I was 13, so I didn’t understand what a shift this must have been. Supposedly, when the family gathered to discuss it, I asked whether being a magazine editor could get him press passes to Mets games. It didn’t, though it helped get us two press passes to see US and Chinese ping-pong players compete in a friendly match at the Nassau Coliseum not long after President Nixon went to China. (Apparently, a senior ACS official was also a leader of the US Table Tennis Association).

But now, I am quite impressed by what he did. He was 45 years old with three children, the oldest of whom was heading off to college that fall. My father would later say he had so little sense of what an editor did that he had to look up the word “editor” in a dictionary. And although ACS is based in Washington, we didn’t move. Instead, he rented an office in downtown Summit, first, I think, subletting from his attorney on Springfield Avenue and then for many years on Maple Street, over a record shop, across from a clothing store, and around the corner from a terrific cheese shop whose owner, Dominic, made awesome smoked mozzarella cheese. This allowed to work at home in the mornings and then walk to work. He also perfected the art of working remotely from a desk stuck in a corner of the small “cottage” my parents bought on a lake in surprisingly beautiful northwest New Jersey.
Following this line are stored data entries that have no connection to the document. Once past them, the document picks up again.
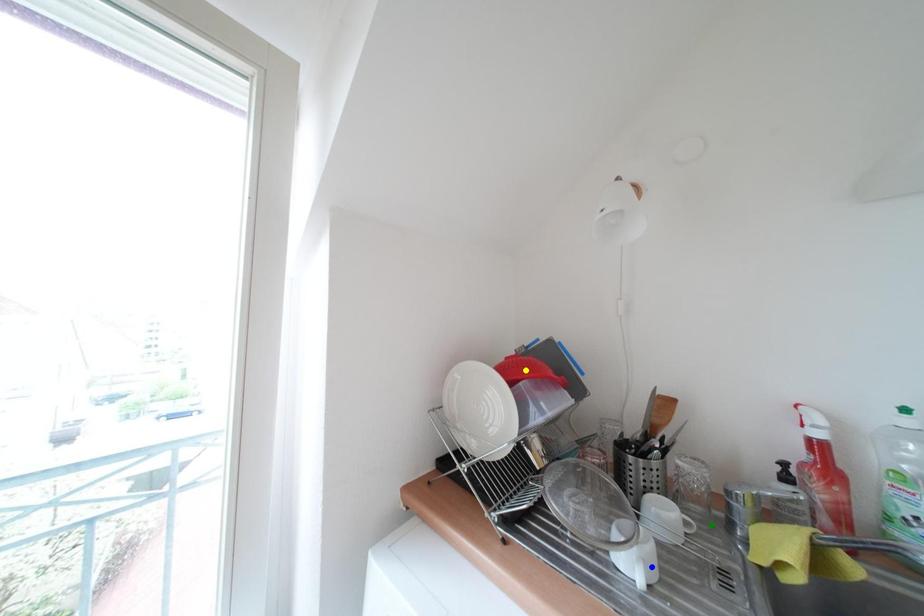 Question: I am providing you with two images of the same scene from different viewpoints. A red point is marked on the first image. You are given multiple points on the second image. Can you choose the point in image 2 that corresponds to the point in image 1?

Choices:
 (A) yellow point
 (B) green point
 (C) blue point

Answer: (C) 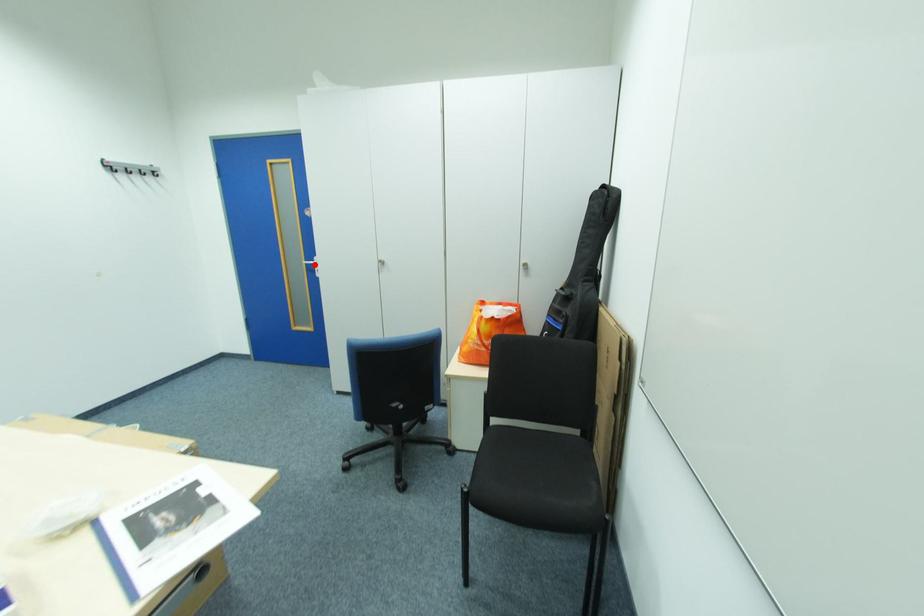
In many respects, my always-loud father found his voice at that magazine, which printed a wildly eclectic set of articles. He mounted the cover and editor’s note (which he always called “The Industrial Chymist”) from the first issue, published in January 1971. (It also includes a picture of him from his mustached, pipe-smoking era.). This hung it in his office and then his house. When my mother moved in 2013, it was one his few artifacts that she hung up in her much smaller new apartment.

I brought it home after my mother died. I didn’t hang it up but relegated it to the ubiquitous box in the basement. Today, I pulled it out and looked at it for the first time in several years. While I think the first Industrial Chymist is a bit overwritten, I recognize the voice and vision in that piece. “A major problem of those charged with applying chemistry to the achievement of economic and social goals is that we never know exactly what aspect of the discipline we will have to apply,” were his opening words. “In fact, solutions to chemical problems often reside outside of the realm of traditional chemistry.” He went on to note that ACS was already publishing 21 magazines as well as Chemical Abstracts and while all were highly regarded, they were narrowly focused at a time when “today’s vexing problems…require interaction among the disciplines….Filling this need is one objective of CHEM TECH [the magazine’s original name]”

His voice, like his look, was more personal and distinct in the last note, which was published in March 1992. Now white-haired and bearded, he wrote about retiring and the “BIG dragon” that would be his next big project. “I want to concentrate on The Public,” he wrote, “to help them regain, first, their self-confidence and then confidence in what we [i.e. chemists] do.”

Here’s the final paragraph: “Helping The Public deal with fear doesn’t take a great chemist. It takes someone with a lot of ordinary attributes and an ability to convince others that he or she, and other chemists always have The Public Interest as their beacon. I’m convinced that what we need to do is drop any semblance of hubris and just show ourselves as the folks next door who do care about everyone’s health as well as their comfort, and that we’ll gladly help anyone who cares, to evaluate what we do.”

I can – and often did – quibble with him on such things and the way that he spoke about them. But I respected – and now honor – the curiosity, decency, and optimism that drove him, to become a chemist, to not become a doctor, and, most of all, to have the courage to find his voice as an editor, writer, and lecturer.

As if it weren’t already obvious: “Dad, this stamp is for you.”